Dr. Lori Cardellino provided a medical and scientific overview: she informed affiliates about the medical benefits of CBD, cited studies on Prime my Body’s “nano-enhanced hemp oil”, but advised affiliates they didn’t need to know anything about the science. All they needed to understand was the product offered “100% bioavailability of CBD” that made it the most effective CBD product, up to 10x more effective than any CBD product on the market today.
Unfortunately, there is no way to review or validate this claim scientifically. We also don’t know what’s in their oil: the so-called “certification” of the product they’ve posted online is not a legitimate lab test, but a sworn affidavit signed by Prime my Body’s COO. It states what may not be in the product, in terms of chemicals, residues, pesticides, but doesn’t show the cannabinoid or terpene profiles that genuine lab tests normally offer. (A serious warning here: their claims are not based on real lab tests, so it’s unknown what’s in their CBD oil.) As far as the good Doctor goes: Dr. Lori isn’t a doctor, but a dentist. A dentist’s insight into the medical efficacy or uses of CBD is hardly a credible endorsement.

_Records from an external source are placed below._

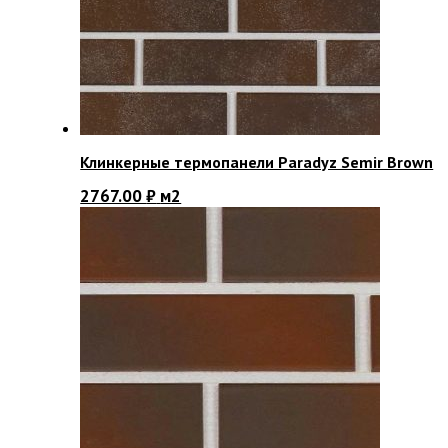
Клинкерные термопанели Paradyz Semir Brown
2767.00
₽
м2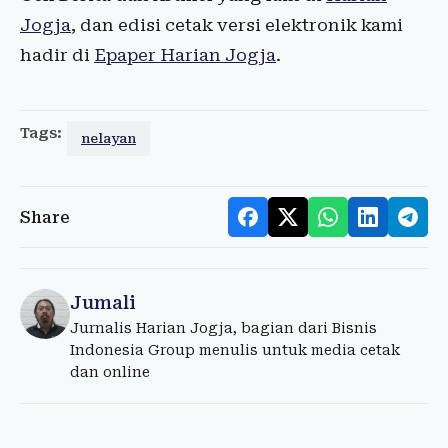
Jogja
, dan edisi cetak versi elektronik kami
hadir di
Epaper Harian Jogja
.
Tags:
nelayan
Share
Jumali
Jurnalis Harian Jogja, bagian dari Bisnis
Indonesia Group menulis untuk media cetak
dan online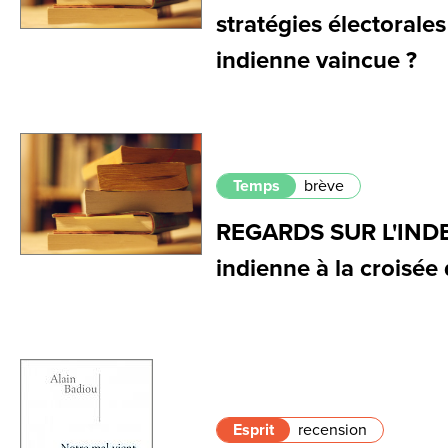
stratégies électorale
indienne vaincue ?
Temps
brève
REGARDS SUR L'INDE 
indienne à la croisée
Esprit
recension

Prime my Body’s MLM: Our Opinion

Prime my Body may (or may not) have a viable product, and the future will determine if their MLM strategy will be successful where others have failed. We didn’t like this sales pitch based on false market data, and the misleading combination of marijuana with hemp. We also didn’t like the lure and trap of how, for just $39, anyone could become part of “the biggest opportunity you’ll ever see in your lifetime”. It’s what makes this “opportunity” predatory, in our opinion. A pitch of limited risk and unlimited reward may resonate with far too many looking for genuine opportunities in the marijuana industry.
Our advice: buyer and affiliate, beware. Before responding to an offer, attending an event, or becoming an affiliate, make certain to investigate the product, the market, and who you’re getting into bed with.
If you’re looking for a better way to spend $39, donate it to Grow for Vets. If you’re looking for a genuine sales position, contact us, we’re hiring: [email protected].

(READER NOTE: This article is NOT intended to sell competing CBD products, and there are no ads on Marijuana Media’s website. We provide unbiased facts and company reviews for the benefit of readers.)